> _What you have to do_
Copy whichever lines of the data hold the word "displaying".
------------------------------
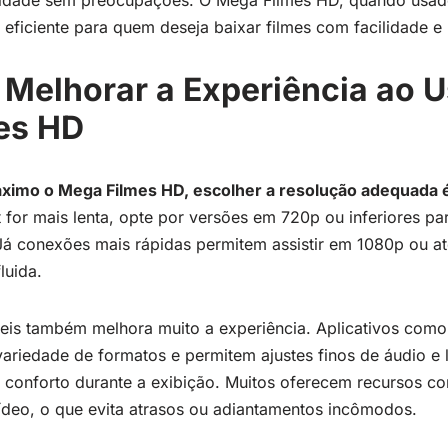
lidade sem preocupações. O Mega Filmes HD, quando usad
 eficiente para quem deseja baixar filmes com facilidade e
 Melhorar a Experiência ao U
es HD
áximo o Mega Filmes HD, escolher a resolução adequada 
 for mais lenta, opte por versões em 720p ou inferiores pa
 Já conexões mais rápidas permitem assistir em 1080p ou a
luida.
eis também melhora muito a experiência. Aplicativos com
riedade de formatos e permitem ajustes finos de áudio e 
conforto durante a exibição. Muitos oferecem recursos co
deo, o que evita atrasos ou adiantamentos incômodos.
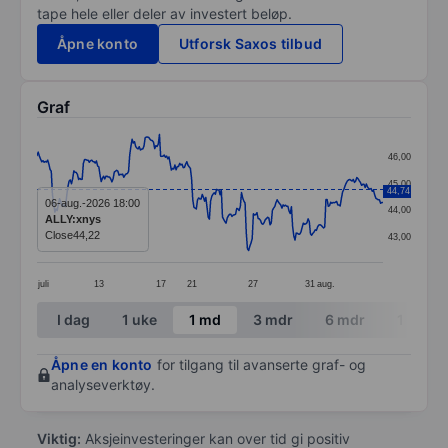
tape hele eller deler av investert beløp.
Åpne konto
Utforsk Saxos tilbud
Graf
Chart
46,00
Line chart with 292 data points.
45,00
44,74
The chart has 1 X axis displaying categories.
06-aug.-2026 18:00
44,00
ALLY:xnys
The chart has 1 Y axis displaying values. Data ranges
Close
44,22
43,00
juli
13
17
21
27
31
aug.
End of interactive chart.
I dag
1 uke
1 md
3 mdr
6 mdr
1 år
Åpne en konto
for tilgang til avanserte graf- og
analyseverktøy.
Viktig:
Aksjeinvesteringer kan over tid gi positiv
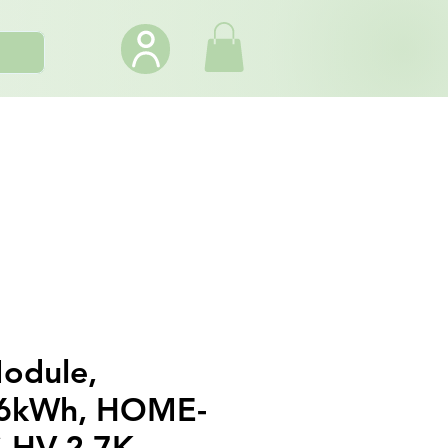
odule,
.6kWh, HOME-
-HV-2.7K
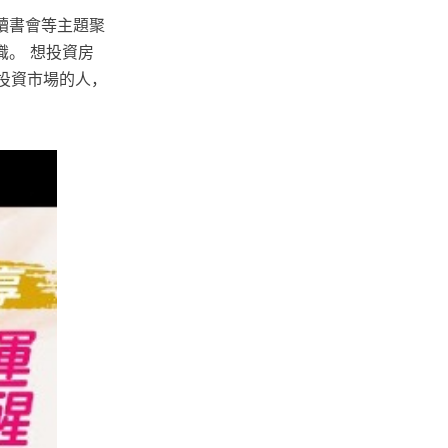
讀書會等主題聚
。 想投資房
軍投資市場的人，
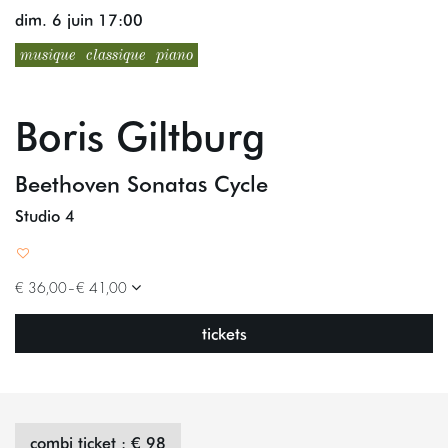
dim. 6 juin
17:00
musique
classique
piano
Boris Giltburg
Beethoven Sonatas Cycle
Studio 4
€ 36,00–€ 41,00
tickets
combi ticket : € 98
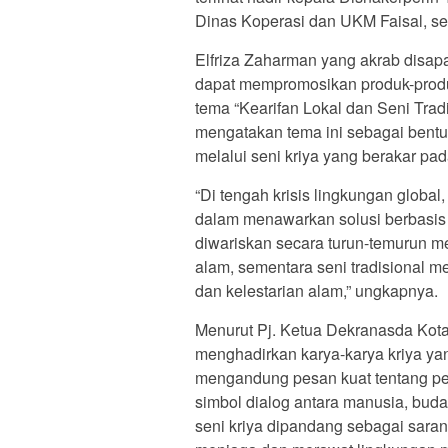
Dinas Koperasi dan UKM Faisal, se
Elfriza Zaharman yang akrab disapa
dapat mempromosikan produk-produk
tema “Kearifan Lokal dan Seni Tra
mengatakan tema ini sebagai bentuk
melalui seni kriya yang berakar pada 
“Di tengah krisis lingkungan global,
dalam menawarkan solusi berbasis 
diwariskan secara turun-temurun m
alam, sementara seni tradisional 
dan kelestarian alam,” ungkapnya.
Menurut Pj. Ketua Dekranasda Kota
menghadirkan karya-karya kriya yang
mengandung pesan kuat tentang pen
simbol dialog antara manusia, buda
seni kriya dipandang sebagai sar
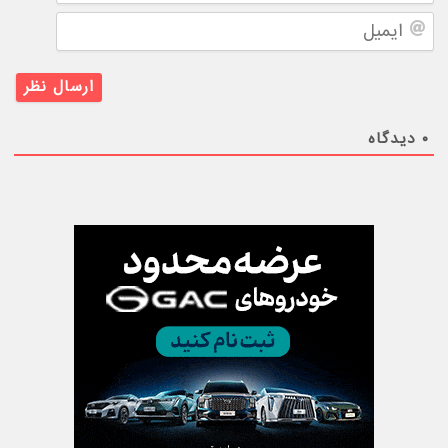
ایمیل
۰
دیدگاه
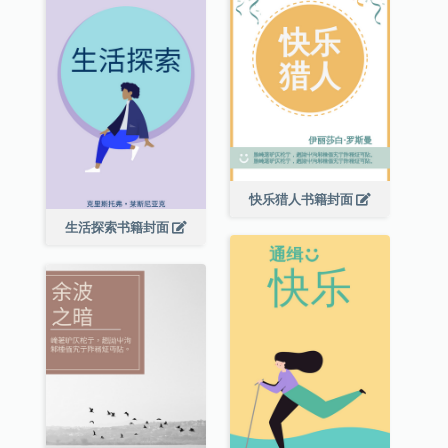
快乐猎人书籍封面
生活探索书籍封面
------------------------------
> _Written solution_
The chart has 1 X axis displaying categories.
The chart has 1 Y axis displaying values. Data ranges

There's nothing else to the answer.